IMO, The Hateful Eight may be the greatest film about race since Do the Right Thing. (Spoilers)

Mirrored my thoughts almost exactly. The first hour or so of the film seemed to be explicitly avoiding a low-effort take on race relations. Anyone can tell a story about how it sucks to be black in America. This one seemed like it was going somewhere else.

Any other film (including Django Unchained) would cast Jackson, a persecuted black man surrounded by white racists, as an unabashed hero. I enjoyed seeing this one turn that on it's head with the revelation of his burning of the camp, his record of slaughtering Indians, and ultimately the rape scene. It made him a much more morally complex character.

Similarly, Russel's extremely pro-Union character was portrayed as not especially shy about racism despite his allegiances, and the ex-Confederate soldier played by Goggins to be a man of honor and conviction even if he's a nasty racist.

Some of those twists on the typical casting of the narrative early on had me really excited once they reached the haberdashery. We had a Mexican now, someone from a group that is not normally discussed in the context of the Civil War/Reconstruction period. An Englishman who by all rights should have a totally foreign and unattached perspective on black/white race relations in the US. And even the inclusion of a character from Texas, a state that was part of but culturally and ethnically very different from the rest of the Confederacy, could have provided for some interesting perspectives.

All these characters, many of which might never have met anyone in their life from some of the other groups represented, are bundled up in close quarters with each other. They all seem to have ulterior motives and dark, hidden pasts, and can't trust each other. I was strapped in and ready for them to dig more and more out of each other, with new information exposing lies, prejudices, and hypocrisies that constantly redraw their alignments.

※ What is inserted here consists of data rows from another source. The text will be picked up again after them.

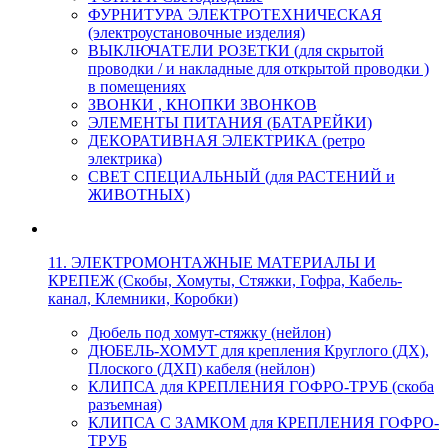
ФУРНИТУРА ЭЛЕКТРОТЕХНИЧЕСКАЯ
(электроустановочные изделия)
ВЫКЛЮЧАТЕЛИ РОЗЕТКИ (для скрытой
проводки / и накладные для открытой проводки )
в помещениях
ЗВОНКИ , КНОПКИ ЗВОНКОВ
ЭЛЕМЕНТЫ ПИТАНИЯ (БАТАРЕЙКИ)
ДЕКОРАТИВНАЯ ЭЛЕКТРИКА (ретро
электрика)
СВЕТ СПЕЦИАЛЬНЫЙ (для РАСТЕНИЙ и
ЖИВОТНЫХ)
11. ЭЛЕКТРОМОНТАЖНЫЕ МАТЕРИАЛЫ И
КРЕПЕЖ (Скобы, Хомуты, Стяжки, Гофра, Кабель-
канал, Клемники, Коробки)
Дюбель под хомут-стяжку (нейлон)
ДЮБЕЛЬ-ХОМУТ для крепления Круглого (ДХ),
Плоского (ДХП) кабеля (нейлон)
КЛИПСА для КРЕПЛЕНИЯ ГОФРО-ТРУБ (скоба
разъемная)
КЛИПСА С ЗАМКОМ для КРЕПЛЕНИЯ ГОФРО-
ТРУБ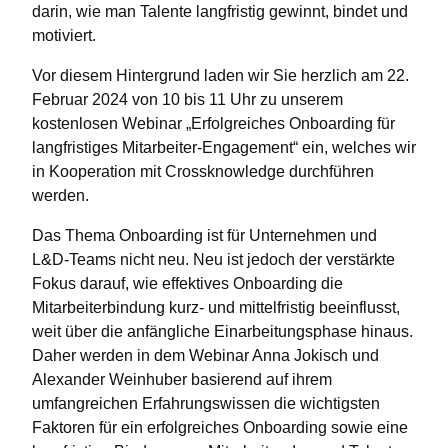
darin, wie man Talente langfristig gewinnt, bindet und
motiviert.
Vor diesem Hintergrund laden wir Sie herzlich am 22.
Februar 2024 von 10 bis 11 Uhr zu unserem
kostenlosen Webinar „Erfolgreiches Onboarding für
langfristiges Mitarbeiter-Engagement“ ein, welches wir
in Kooperation mit Crossknowledge durchführen
werden.
Das Thema Onboarding ist für Unternehmen und
L&D-Teams nicht neu. Neu ist jedoch der verstärkte
Fokus darauf, wie effektives Onboarding die
Mitarbeiterbindung kurz- und mittelfristig beeinflusst,
weit über die anfängliche Einarbeitungsphase hinaus.
Daher werden in dem Webinar Anna Jokisch und
Alexander Weinhuber basierend auf ihrem
umfangreichen Erfahrungswissen die wichtigsten
Faktoren für ein erfolgreiches Onboarding sowie eine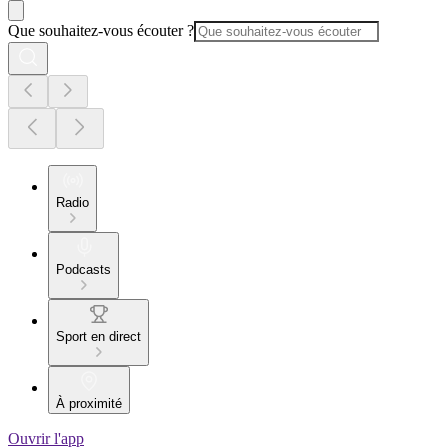
Que souhaitez-vous écouter ?
Radio
Podcasts
Sport en direct
À proximité
Ouvrir l'app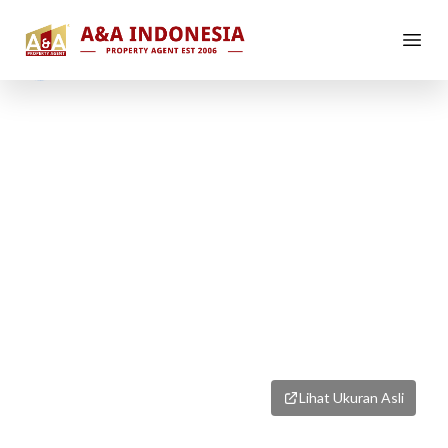
1
/
6
Lihat Ukuran Asli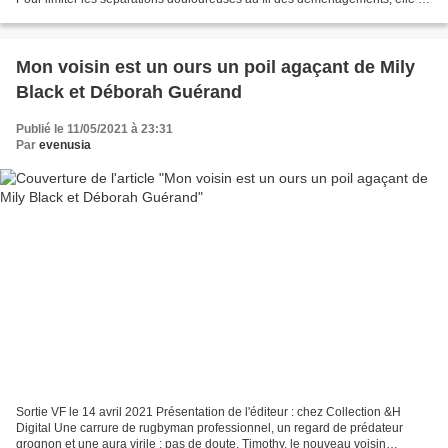
décidé de rester à l’écart des...
Mon voisin est un ours un poil agaçant de Mily
Black et Déborah Guérand
Publié le 11/05/2021 à 23:31
Par
evenusia
Sortie VF le 14 avril 2021 Présentation de l'éditeur : chez Collection &H
Digital Une carrure de rugbyman professionnel, un regard de prédateur
grognon et une aura virile : pas de doute, Timothy, le nouveau voisin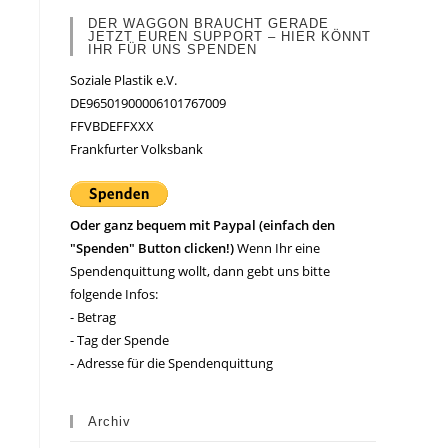
DER WAGGON BRAUCHT GERADE
JETZT EUREN SUPPORT – HIER KÖNNT
IHR FÜR UNS SPENDEN
Soziale Plastik e.V.
DE96501900006101767009
FFVBDEFFXXX
Frankfurter Volksbank
Oder ganz bequem mit Paypal (einfach den
"Spenden" Button clicken!)
Wenn Ihr eine
Spendenquittung wollt, dann gebt uns bitte
folgende Infos:
- Betrag
- Tag der Spende
- Adresse für die Spendenquittung
Archiv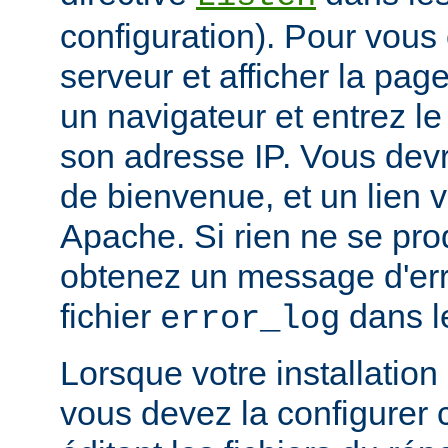
configuration). Pour vous
serveur et afficher la pag
un navigateur et entrez l
son adresse IP. Vous devr
de bienvenue, et un lien 
Apache. Si rien ne se prod
obtenez un message d'erre
fichier
dans l
error_log
Lorsque votre installation
vous devez la configurer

Then after the intermission, it's just dropped. No interesting background stories for anyone who hadn't gotten one already. No more new, historically ignored perspectives. No more shifting trusts and alliances. Turns out nearly all the characters were just in cahoots from the start anyway, and their goal was the very obvious one forecasted at the start of the film. Now it's just 90 minutes of seeing how these characters are going to murder each other. Something something hatred is bad. Yawn.